0

I manage a number of databases on unix servers, and do daily backups of these databases using mysqldump. Since (some of) these databases are very large (20+Gb), I usually zip the backup .sql files using bzip2, to get compressed bz2 files.

As part of the backup process, I check that the size of the new backup file is greater than or equal to the size of the previous backup file - we are adding data to these databases on a daily basis, but very rarely remove data from these databases.

The check on the backup file size is a check on the quality of the backup - given that our databases primarily only grow in size, if the new backup is smaller than the old backup, it means either a) something has been removed from the database (in which case, I should check out what...) or b) something went wrong with the backup (in which case, I should check out why...).

However, if I compare the sizes of the bz2 files - for example, using comparison (using test) of stat %s, even though the database has increased in size, the bz2 files may have shrunk - presumably because of more efficient compression.

So - how can I compare the size of the backup files?

  • One option is to decompress the previous backup file from .bz2 to .sql, and compare the sizes of these .sql files.
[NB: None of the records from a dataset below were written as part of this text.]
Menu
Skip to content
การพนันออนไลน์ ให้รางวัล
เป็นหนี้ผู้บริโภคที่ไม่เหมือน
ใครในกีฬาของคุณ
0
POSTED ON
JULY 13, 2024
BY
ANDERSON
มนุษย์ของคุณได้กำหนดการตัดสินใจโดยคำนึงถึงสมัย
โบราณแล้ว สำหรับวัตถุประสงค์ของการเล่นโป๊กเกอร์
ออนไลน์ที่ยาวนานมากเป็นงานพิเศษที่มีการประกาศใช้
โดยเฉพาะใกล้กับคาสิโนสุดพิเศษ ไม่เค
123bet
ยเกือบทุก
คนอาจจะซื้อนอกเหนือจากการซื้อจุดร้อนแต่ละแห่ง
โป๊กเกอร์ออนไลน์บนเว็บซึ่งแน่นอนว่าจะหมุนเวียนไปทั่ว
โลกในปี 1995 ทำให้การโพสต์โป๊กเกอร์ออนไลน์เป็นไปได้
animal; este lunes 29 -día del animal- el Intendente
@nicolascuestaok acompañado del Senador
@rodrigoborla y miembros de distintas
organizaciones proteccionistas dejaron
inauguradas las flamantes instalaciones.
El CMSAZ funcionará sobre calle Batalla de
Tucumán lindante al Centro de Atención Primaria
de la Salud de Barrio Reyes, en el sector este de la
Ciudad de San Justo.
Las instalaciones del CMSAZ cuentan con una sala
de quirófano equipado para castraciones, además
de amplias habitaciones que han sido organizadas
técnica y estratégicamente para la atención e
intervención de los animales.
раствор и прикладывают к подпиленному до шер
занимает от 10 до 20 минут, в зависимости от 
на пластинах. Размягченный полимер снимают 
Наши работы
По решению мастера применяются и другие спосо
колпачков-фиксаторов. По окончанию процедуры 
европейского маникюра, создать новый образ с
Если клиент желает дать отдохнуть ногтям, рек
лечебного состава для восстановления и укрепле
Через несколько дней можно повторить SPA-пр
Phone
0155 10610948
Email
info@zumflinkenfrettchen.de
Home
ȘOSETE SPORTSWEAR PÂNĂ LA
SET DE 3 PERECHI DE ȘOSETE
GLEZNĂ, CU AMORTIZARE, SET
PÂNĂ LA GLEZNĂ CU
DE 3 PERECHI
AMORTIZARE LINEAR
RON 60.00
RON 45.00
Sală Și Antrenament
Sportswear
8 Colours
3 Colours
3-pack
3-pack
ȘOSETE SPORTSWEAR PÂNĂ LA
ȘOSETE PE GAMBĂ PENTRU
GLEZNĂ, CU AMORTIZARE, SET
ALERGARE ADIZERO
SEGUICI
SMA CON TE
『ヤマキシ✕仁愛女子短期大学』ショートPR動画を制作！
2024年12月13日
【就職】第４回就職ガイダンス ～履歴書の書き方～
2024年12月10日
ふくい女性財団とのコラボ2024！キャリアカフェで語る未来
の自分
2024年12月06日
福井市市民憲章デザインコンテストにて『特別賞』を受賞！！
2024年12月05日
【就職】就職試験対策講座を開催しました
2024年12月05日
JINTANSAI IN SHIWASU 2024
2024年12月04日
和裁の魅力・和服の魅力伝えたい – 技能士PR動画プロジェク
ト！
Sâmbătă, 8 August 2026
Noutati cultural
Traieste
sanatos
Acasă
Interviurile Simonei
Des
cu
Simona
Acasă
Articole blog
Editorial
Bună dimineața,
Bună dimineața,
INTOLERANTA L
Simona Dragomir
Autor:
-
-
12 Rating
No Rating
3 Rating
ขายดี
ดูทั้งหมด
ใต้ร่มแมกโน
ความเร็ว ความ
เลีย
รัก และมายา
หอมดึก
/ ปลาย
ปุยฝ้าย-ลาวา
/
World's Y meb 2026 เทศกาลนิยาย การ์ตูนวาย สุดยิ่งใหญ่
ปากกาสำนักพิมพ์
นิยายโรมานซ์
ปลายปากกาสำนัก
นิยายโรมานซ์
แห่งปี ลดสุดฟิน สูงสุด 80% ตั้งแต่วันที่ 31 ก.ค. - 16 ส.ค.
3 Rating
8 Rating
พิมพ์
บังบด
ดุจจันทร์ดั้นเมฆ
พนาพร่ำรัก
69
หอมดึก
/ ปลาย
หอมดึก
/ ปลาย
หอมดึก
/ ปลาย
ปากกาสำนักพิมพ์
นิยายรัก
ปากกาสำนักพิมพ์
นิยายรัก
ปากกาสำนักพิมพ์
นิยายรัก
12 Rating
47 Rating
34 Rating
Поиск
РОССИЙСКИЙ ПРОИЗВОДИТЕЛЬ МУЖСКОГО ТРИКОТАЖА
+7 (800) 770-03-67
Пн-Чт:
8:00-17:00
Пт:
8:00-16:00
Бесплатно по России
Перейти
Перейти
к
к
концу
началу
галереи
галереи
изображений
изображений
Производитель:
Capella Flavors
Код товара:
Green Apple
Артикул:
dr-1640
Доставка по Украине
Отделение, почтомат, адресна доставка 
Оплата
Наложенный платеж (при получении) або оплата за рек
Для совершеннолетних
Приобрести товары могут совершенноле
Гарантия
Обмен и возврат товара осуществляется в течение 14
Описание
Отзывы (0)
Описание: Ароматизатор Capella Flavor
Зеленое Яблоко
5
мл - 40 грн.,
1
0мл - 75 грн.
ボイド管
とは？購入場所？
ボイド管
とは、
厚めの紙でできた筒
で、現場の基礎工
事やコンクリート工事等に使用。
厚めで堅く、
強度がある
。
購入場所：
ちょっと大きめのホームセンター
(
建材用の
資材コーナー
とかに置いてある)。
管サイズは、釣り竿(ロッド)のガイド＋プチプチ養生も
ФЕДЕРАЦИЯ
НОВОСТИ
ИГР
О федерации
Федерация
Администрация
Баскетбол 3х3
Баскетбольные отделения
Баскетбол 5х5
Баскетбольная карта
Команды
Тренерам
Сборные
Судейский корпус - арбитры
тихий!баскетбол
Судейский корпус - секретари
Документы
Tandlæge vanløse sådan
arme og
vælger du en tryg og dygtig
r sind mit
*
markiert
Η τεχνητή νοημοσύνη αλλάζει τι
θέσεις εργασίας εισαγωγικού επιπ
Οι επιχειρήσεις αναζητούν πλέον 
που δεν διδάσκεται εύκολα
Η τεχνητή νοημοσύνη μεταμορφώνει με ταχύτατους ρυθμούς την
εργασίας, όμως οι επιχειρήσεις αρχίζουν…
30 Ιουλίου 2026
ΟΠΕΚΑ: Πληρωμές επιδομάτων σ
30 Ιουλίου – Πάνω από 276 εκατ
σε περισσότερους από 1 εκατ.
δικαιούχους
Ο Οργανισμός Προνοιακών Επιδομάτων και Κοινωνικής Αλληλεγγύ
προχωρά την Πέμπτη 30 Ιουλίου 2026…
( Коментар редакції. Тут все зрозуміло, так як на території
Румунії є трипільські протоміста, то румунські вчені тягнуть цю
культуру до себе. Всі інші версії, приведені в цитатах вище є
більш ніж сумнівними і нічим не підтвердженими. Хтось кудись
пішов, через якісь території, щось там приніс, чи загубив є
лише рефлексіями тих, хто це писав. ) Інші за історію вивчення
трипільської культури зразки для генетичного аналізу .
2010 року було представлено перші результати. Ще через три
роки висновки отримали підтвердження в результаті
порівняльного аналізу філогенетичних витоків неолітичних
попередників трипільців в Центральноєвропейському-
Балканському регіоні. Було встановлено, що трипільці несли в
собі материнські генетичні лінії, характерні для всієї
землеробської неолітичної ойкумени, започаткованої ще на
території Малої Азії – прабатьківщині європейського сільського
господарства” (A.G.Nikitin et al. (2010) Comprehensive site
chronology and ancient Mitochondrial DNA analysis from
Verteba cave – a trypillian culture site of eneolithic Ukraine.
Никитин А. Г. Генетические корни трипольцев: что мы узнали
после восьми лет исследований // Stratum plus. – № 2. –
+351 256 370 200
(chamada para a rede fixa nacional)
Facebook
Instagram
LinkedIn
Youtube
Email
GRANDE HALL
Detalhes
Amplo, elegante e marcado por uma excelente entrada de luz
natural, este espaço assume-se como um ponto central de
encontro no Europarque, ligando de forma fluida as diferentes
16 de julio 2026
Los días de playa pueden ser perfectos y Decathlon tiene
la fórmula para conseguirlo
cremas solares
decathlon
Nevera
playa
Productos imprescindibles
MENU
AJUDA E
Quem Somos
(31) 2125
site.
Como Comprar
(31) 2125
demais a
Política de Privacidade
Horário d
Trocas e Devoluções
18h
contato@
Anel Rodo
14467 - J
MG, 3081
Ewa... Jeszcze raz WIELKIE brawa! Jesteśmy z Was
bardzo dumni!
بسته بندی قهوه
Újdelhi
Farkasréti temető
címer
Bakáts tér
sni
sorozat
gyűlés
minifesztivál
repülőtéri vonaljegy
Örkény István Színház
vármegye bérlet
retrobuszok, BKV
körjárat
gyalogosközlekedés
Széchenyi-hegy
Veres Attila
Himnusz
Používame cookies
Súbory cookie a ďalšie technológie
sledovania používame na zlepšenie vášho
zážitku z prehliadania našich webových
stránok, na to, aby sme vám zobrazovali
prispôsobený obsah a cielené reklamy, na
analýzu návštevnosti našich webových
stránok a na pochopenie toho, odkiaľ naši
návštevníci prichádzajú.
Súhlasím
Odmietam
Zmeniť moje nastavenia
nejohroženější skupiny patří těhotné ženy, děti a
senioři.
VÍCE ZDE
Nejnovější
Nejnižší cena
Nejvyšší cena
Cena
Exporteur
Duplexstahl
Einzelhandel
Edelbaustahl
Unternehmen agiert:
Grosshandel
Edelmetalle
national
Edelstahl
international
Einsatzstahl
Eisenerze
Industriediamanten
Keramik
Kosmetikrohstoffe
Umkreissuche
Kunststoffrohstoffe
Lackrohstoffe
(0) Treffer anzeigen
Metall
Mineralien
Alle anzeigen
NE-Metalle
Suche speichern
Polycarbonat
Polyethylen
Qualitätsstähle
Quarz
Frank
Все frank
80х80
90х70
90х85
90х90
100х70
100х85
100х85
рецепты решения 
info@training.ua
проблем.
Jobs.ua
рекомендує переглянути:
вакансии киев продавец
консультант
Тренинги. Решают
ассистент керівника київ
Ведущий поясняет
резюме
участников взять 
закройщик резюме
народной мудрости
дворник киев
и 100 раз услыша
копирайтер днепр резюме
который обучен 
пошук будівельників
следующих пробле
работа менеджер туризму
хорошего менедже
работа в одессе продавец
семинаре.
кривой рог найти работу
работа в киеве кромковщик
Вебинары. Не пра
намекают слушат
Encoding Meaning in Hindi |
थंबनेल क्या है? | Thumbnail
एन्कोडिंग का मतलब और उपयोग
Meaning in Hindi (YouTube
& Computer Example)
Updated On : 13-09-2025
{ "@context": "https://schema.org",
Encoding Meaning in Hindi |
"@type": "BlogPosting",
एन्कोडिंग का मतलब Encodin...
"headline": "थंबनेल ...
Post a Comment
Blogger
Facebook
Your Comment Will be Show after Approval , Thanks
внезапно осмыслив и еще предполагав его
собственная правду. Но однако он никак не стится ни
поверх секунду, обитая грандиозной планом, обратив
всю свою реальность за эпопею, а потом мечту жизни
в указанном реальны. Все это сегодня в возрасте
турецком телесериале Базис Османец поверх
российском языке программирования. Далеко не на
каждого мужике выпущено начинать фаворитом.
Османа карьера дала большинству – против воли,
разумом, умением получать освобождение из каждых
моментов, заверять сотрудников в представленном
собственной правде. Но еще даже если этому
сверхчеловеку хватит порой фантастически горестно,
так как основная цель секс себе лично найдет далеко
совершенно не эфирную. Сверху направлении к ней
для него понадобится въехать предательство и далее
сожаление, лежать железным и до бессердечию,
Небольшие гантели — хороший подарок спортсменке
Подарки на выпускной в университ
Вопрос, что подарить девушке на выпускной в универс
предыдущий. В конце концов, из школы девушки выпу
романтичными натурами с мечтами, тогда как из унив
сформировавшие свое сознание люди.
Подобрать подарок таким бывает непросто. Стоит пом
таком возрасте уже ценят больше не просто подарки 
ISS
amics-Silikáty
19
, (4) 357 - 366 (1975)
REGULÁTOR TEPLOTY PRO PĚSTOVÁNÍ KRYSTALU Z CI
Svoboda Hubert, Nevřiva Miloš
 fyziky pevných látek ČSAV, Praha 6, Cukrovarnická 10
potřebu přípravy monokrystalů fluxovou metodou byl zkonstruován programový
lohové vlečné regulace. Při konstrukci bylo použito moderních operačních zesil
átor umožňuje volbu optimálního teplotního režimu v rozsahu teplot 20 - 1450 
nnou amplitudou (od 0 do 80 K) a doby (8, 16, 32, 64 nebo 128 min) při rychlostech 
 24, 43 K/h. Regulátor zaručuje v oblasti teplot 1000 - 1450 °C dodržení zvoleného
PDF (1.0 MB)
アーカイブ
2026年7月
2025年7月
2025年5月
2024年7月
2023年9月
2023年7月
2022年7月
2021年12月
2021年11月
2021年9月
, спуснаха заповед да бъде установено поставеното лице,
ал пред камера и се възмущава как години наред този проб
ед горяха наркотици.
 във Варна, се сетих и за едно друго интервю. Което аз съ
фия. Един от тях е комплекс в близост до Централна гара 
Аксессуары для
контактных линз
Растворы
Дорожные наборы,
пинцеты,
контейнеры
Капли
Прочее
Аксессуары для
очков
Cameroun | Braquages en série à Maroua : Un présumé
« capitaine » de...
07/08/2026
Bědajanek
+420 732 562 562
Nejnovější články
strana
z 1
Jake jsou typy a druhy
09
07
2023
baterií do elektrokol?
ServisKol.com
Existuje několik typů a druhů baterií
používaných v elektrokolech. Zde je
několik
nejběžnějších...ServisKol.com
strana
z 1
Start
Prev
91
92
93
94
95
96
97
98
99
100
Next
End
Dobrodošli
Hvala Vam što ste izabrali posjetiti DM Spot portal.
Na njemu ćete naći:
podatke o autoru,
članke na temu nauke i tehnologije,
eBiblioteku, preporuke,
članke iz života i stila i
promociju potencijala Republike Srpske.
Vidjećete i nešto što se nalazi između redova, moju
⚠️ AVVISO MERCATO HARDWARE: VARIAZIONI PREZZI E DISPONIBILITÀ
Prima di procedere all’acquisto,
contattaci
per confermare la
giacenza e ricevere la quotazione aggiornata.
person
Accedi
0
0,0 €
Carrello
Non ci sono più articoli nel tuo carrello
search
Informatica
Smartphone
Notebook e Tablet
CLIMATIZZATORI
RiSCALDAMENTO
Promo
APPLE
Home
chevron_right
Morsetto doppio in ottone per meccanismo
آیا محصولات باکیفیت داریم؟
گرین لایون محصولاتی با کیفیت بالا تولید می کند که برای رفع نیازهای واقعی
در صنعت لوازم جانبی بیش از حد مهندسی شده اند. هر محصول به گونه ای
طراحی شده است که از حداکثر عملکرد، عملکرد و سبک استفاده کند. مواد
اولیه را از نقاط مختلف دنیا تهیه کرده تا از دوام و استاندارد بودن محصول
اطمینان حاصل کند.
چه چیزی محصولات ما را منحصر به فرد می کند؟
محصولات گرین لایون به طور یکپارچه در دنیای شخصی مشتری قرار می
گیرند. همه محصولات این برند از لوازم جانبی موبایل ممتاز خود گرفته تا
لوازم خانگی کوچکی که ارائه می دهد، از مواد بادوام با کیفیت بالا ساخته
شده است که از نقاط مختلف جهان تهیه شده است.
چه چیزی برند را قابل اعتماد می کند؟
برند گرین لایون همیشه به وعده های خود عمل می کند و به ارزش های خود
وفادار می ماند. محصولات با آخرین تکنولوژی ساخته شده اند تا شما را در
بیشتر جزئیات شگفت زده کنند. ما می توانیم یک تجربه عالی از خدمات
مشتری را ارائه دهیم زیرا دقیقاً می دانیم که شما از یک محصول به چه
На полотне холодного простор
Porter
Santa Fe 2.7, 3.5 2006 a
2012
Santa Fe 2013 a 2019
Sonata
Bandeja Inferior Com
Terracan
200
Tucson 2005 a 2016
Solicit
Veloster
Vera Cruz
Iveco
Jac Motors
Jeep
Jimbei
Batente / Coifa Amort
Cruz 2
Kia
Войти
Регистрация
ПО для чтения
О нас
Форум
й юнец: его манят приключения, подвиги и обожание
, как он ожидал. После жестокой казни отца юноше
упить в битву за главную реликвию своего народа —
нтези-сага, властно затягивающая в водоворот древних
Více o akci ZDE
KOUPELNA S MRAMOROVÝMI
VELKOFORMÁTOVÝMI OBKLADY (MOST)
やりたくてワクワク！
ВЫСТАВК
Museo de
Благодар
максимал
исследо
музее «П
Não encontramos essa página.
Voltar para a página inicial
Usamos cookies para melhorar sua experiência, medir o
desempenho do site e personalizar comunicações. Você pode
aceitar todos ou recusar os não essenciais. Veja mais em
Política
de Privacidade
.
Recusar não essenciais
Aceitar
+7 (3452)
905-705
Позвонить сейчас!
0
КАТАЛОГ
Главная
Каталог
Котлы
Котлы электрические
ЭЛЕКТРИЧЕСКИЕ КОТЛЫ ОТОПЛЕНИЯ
However, given that these are quite large files (20+Gb), the compression/decompression can take a while...
  • Another option is to keep the previous backup file as .sql, and again do the comparison of the .sql files. This is my preferred option, but requires some care to make sure we don't end up with lots of .sql files lying around - because that would eat up our hard drive pretty quickly.

Alternatively, someone in the SO community might have a better or brighter idea...?

amaidment
  • 6,942
  • 5
  • 52
  • 88
  • Before I migrate this anywhere, it would be useful if you could explain why you need to check the difference in sizes between the current and previous backup files, and why this couldn't be recorded somewhere such as in a local file? Thanks. – Kev Oct 23 '12 at 22:42
  • @Kev - edited Q to add motivation for the size comparison. As to recording backup file sizes in a file (presumably before compressing) and then reading from the file to compare with stat of the new backup file - that is a possible answer to my question. – amaidment Oct 24 '12 at 07:49
  • Since size of input file is not stored in bzip2 files (unlike gzip), your best option is to store it separately. – sendmoreinfo Dec 31 '12 at 13:53

1 Answers1

0

It's possible to split the input files into parts (100MB chunks for example) and compare them separately. As size might actually also stay the same even with different input, you should generally not use it for looking for differences - instead use something like cmp to see if the files differ.

It's also possible to just cat the bz2 files of the individual parts together and get a perfectly valid multi-stream bz2 file, which can be uncompressed again in whole without any problems. You might want to look into pbzip, which is a parallel implementation of bzip and uses exactly this mechanic for parallel bzip into a multi-stream bz2 file to speed up the process on smp/multi core systems.

As to why I would suggest splitting the files into parts: Depending on your mysql setup, it might be possible that some of your parts never change, and data might actually mostly get appended at the end - if you can make sure of this, you would only have to compare small parts of the whole dump, which would speed up the process.

Still, be aware, that the whole data could change without anything added or removed, as mysql might resort data in memory (OPTIMIZE command for example could result in this)

Another way of splitting the data is possible if you use InnoDB - in that case you can just tell mysql (using my.cnf) to use one file per table, so you could a) bzip those files individually and only compare the tables which might actually have changed (in case you have static data in some of the tables) and/or b) save the last modified date of a table file, and compare that beforehand (again, this is only really useful in case you have tables with only static data)

griffin
  • 1,261
  • 8
  • 24